## [Exercise directions]
No pictures should appear in the copy. Reproduce exactly the lines from the one containing "マッチ箱に話を戻そう。上越線の特急「とき」⑧や山陽" through the end of the material below.

## [Input records]
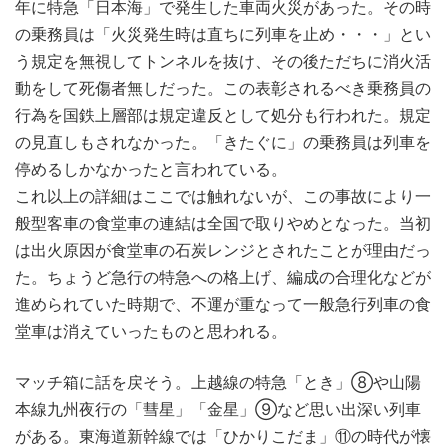
年に特急「日本海」で発生した車両火災があった。その時
の乗務員は「火災発生時は直ちに列車を止め・・・」とい
う規定を無視してトンネルを抜け、その後ただちに消火活
動をして死傷者無しだった。この表彰されるべき乗務員の
行為を国鉄上層部は規定違反として処分も行われた。規定
の見直しもされなかった。「きたぐに」の乗務員は列車を
停めるしかなかったと言われている。
これ以上の詳細はここでは触れないが、この事故により一
般型客車の食堂車の連結は全国で取りやめとなった。当初
は出火原因が食堂車の石炭レンジとされたことが理由だっ
た。ちょうど急行の特急への格上げ、編成の合理化などが
進められていた時期で、不運が重なって一般急行列車の食
堂車は消えていったものと思われる。
マッチ箱に話を戻そう。上越線の特急「とき」⑧や山陽
本線九州夜行の「彗星」「金星」⑨など思い出深い列車
がある。東海道新幹線では「ひかりこだま」⑪の時代が懐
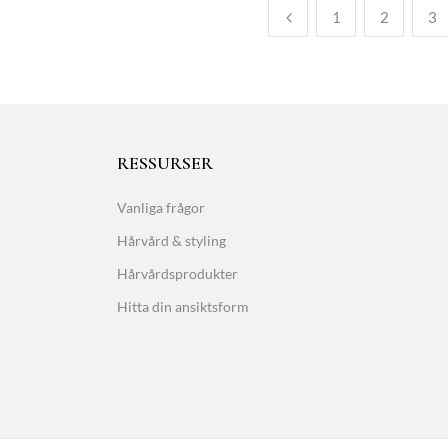
1
2
3
RESSURSER
Vanliga frågor
Hårvård & styling
Hårvårdsprodukter
Hitta din ansiktsform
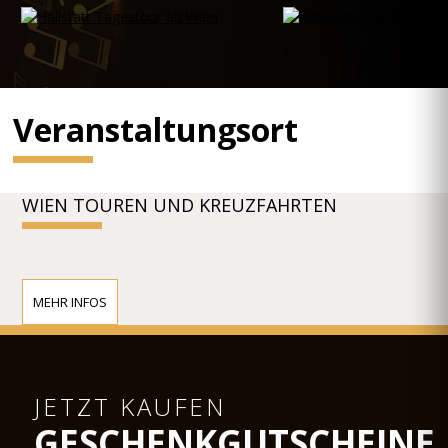
Veranstaltungsort
WIEN TOUREN UND KREUZFAHRTEN
MEHR INFOS
JETZT KAUFEN
GESCHENKGUTSCHEINE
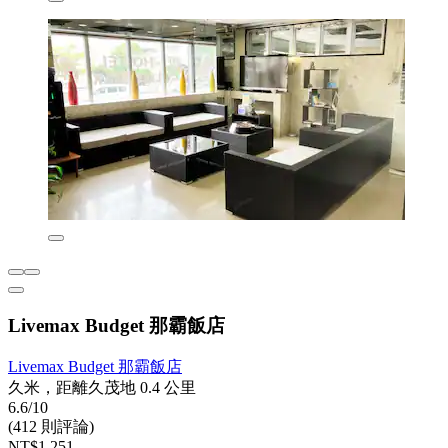
Livemax Budget 那霸飯店
Livemax Budget 那霸飯店
久米，距離久茂地 0.4 公里
6.6/10
(412 則評論)
NT$1,251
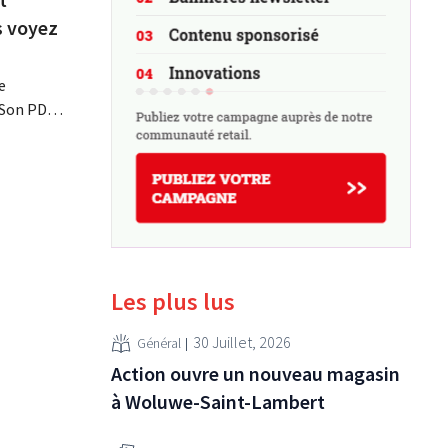
s voyez
e
 Son PDG,
te
dèle
esure
a logique
erce de
Les plus lus
30 Juillet, 2026
Général
Action ouvre un nouveau magasin
à Woluwe-Saint-Lambert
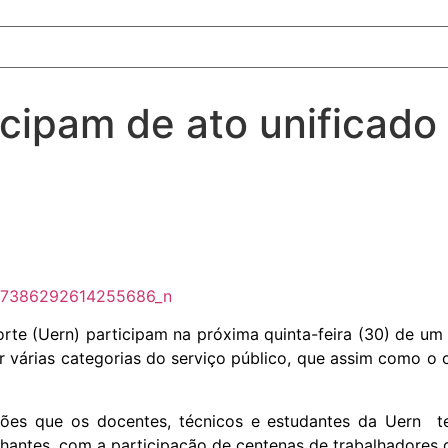
cipam de ato unificado
e (Uern) participam na próxima quinta-feira (30) de um a
unir várias categorias do serviço público, que assim como
ções que os docentes, técnicos e estudantes da Uern t
hantes, com a participação de centenas de trabalhadores de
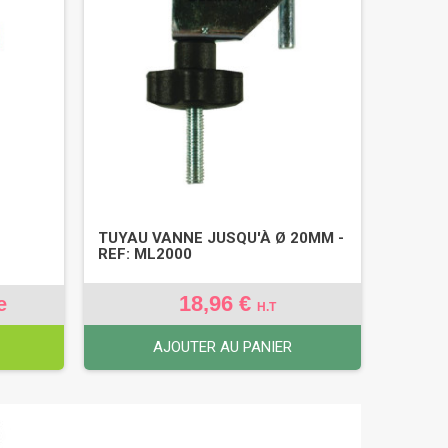
TUYAU VANNE JUSQU'À Ø 20MM -
REF: ML2000
18,96 €
e
H.T
AJOUTER AU PANIER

## [Solution to this task]
マッチ箱に話を戻そう。上越線の特急「とき」⑧や山陽
本線九州夜行の「彗星」「金星」⑨など思い出深い列車
がある。東海道新幹線では「ひかりこだま」⑪の時代が懐
1
2
3
RESSURSER
Vanliga frågor
Hårvård & styling
Hårvårdsprodukter
Hitta din ansiktsform
Veranstaltungsort
WIEN TOUREN UND KREUZFAHRTEN
MEHR INFOS
JETZT KAUFEN
GESCHENKGUTSCHEINE
Livemax Budget 那霸飯店
Livemax Budget 那霸飯店
久米，距離久茂地 0.4 公里
6.6/10
(412 則評論)
NT$1,251
s voyez
e
 Son PDG,
te
dèle
esure
a logique
erce de
Les plus lus
30 Juillet, 2026
Général
Action ouvre un nouveau magasin
à Woluwe-Saint-Lambert
cipam de ato unificado
e (Uern) participam na próxima quinta-feira (30) de um a
unir várias categorias do serviço público, que assim como
ções que os docentes, técnicos e estudantes da Uern t
hantes, com a participação de centenas de trabalhadores de
TUYAU VANNE JUSQU'À Ø 20MM -
REF: ML2000
18,96 €
e
H.T
AJOUTER AU PANIER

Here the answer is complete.